Forty-five organizations, including national civil rights, criminal justice reform and progressive advocacy groups, have joined Capitol Hill lawmakers in asking the U.S. Department of Justice to revisit the case of Bijan Ghaisar, an unarmed motorist killed by the U.S. Park Police in 2017.
A letter sent Thursday to Attorney General Merrick Garland and signed by several prominent groups, including Amnesty International, MoveOn and the Council on American-Islamic Relations, urges the DOJ to grant the Ghaisar case a “full and fair consideration that it did not receive under the Trump Administration.”
The letter follows a similar plea from seven Democratic members of Congress made earlier this month to revisit the case, citing new evidence unavailable when federal prosecutors declined to file civil rights charges against USPP officers Lucas Vinyard and Alejandro Amaya in 2019.
In 2020, a Fairfax County grand jury indicted the two officers on charges of involuntary manslaughter and reckless discharge of a firearm in the shooting death of Ghaisar after a brief chase on the George Washington Parkway on Nov. 17, 2017.
But a U.S. District judge tossed out the charges last October on grounds that as federal officers, Vinyard and Amaya were entitled to immunity from state prosecution under the Supremacy Clause of the U.S. Constitution, establishing that federal law takes precedence over state law.
“A federal prosecution would not be subject to challenge under the Supremacy Clause. Moreover, this administration has expressed a genuine commitment to criminal justice reform, accountability, and racial equity,” the letter reads.
“Few cases touch on these issues as squarely as this case does. We urge you to speak with the individuals who investigated this matter, consider the facts of the case, and act swiftly to take us a step closer to justice.”
The letter argues that the federal judge’s dismissal of charges were based solely on the Supremacy Clause and not on the substance of the case itself. It also said new evidence uncovered in a civil suit brought forward by Ghaisar’s family merit reviving an investigation into possible civil rights violations.

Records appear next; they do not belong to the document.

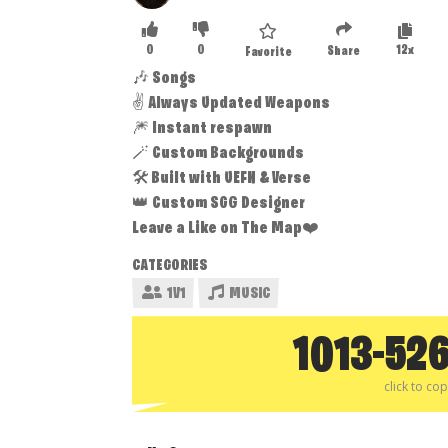
0
0
12x
Share
Favorite
🎶 Songs
✌️ Always Updated Weapons
🎆 Instant respawn
🪄 Custom Backgrounds
🛠️ Built with UEFN & Verse
👑 Custom SGG Designer
Leave a Like on The Map❤️
CATEGORIES
1V1
MUSIC
1013-52
click to co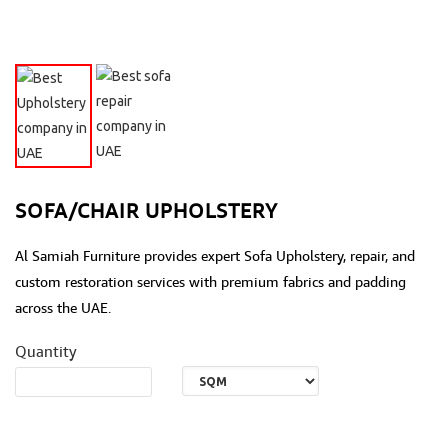
SOFA/CHAIR UPHOLSTERY
Al Samiah Furniture provides expert Sofa Upholstery, repair, and
custom restoration services with premium fabrics and padding
across the UAE.
Quantity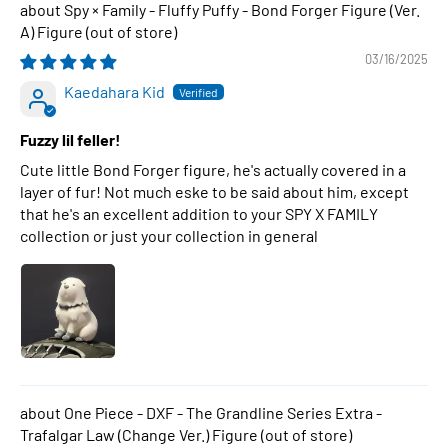
Spy × Family - Fluffy Puffy - Bond Forger Figure (Ver.
A) Figure
03/16/2025
Kaedahara Kid
Fuzzy lil feller!
Cute little Bond Forger figure, he's actually covered in a
layer of fur! Not much eske to be said about him, except
that he's an excellent addition to your SPY X FAMILY
collection or just your collection in general
One Piece - DXF - The Grandline Series Extra -
Trafalgar Law (Change Ver.) Figure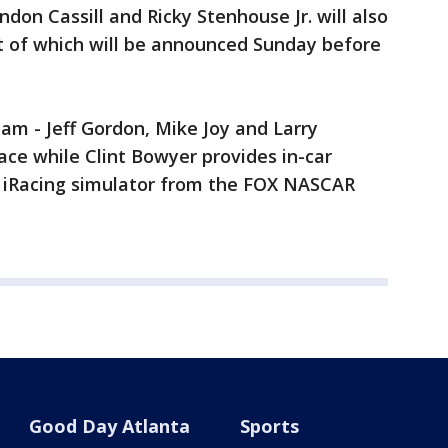
don Cassill and Ricky Stenhouse Jr. will also
est of which will be announced Sunday before
 - Jeff Gordon, Mike Joy and Larry
ace while Clint Bowyer provides in-car
n iRacing simulator from the FOX NASCAR
Good Day Atlanta
Sports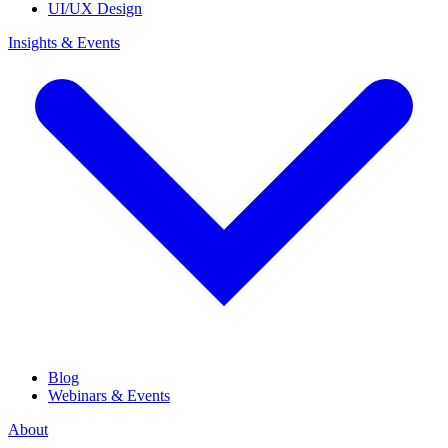
UI/UX Design
Insights & Events
Blog
Webinars & Events
About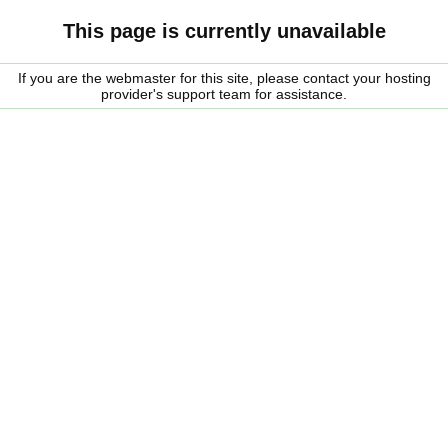
This page is currently unavailable
If you are the webmaster for this site, please contact your hosting
provider's support team for assistance.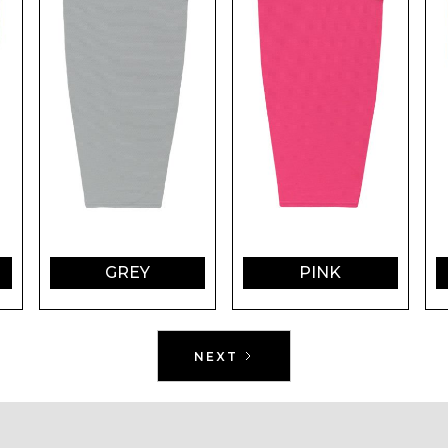
GREY
PINK
NEXT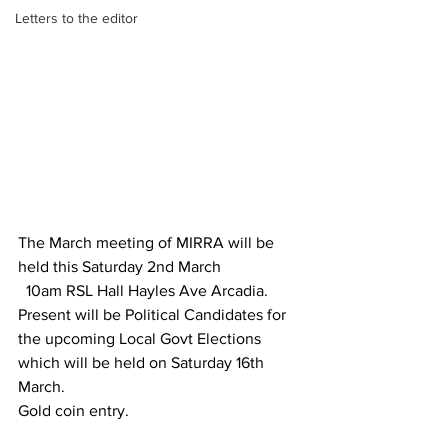
Letters to the editor
The March meeting of MIRRA will be 
held this Saturday 2nd March
  10am RSL Hall Hayles Ave Arcadia.
Present will be Political Candidates for 
the upcoming Local Govt Elections 
which will be held on Saturday 16th 
March.
Gold coin entry.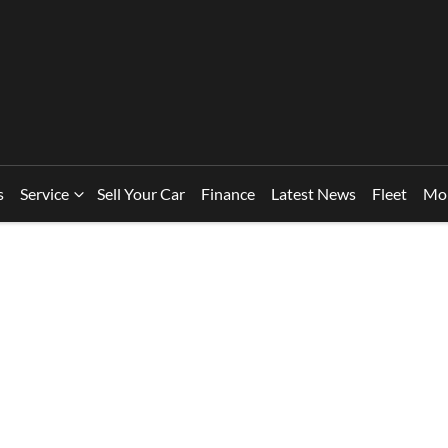
s
Service
Sell Your Car
Finance
Latest News
Fleet
Mo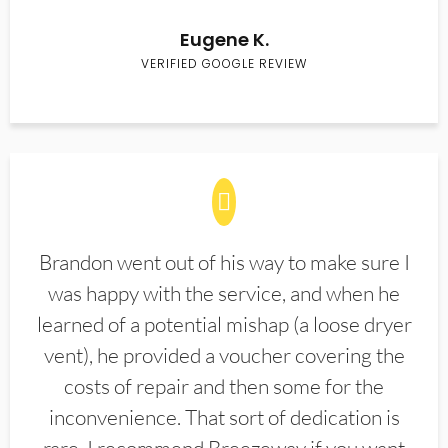
Eugene K.
VERIFIED GOOGLE REVIEW
Brandon went out of his way to make sure I
was happy with the service, and when he
learned of a potential mishap (a loose dryer
vent), he provided a voucher covering the
costs of repair and then some for the
inconvenience. That sort of dedication is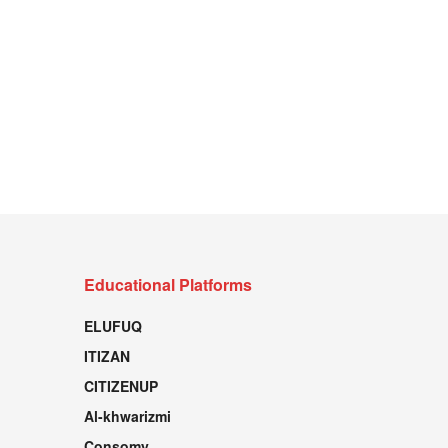
Educational Platforms
ELUFUQ
ITIZAN
CITIZENUP
Al-khwarizmi
Consomy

“I appreciate these organizations that have displayed such leadership in advocating for equal justice under the law speaking out to insist that the Justice Department reopen the case,” Fairfax County Commonwealth’s Attorney Steve Descano said in a news release.
“Americans of all stripes understand that the Ghaisar family deserves to know that no stone has gone unturned in seeking answers for the killing of their son. I hope that Attorney General Garland, who has restored integrity to the Department where I started my legal career, will now act.”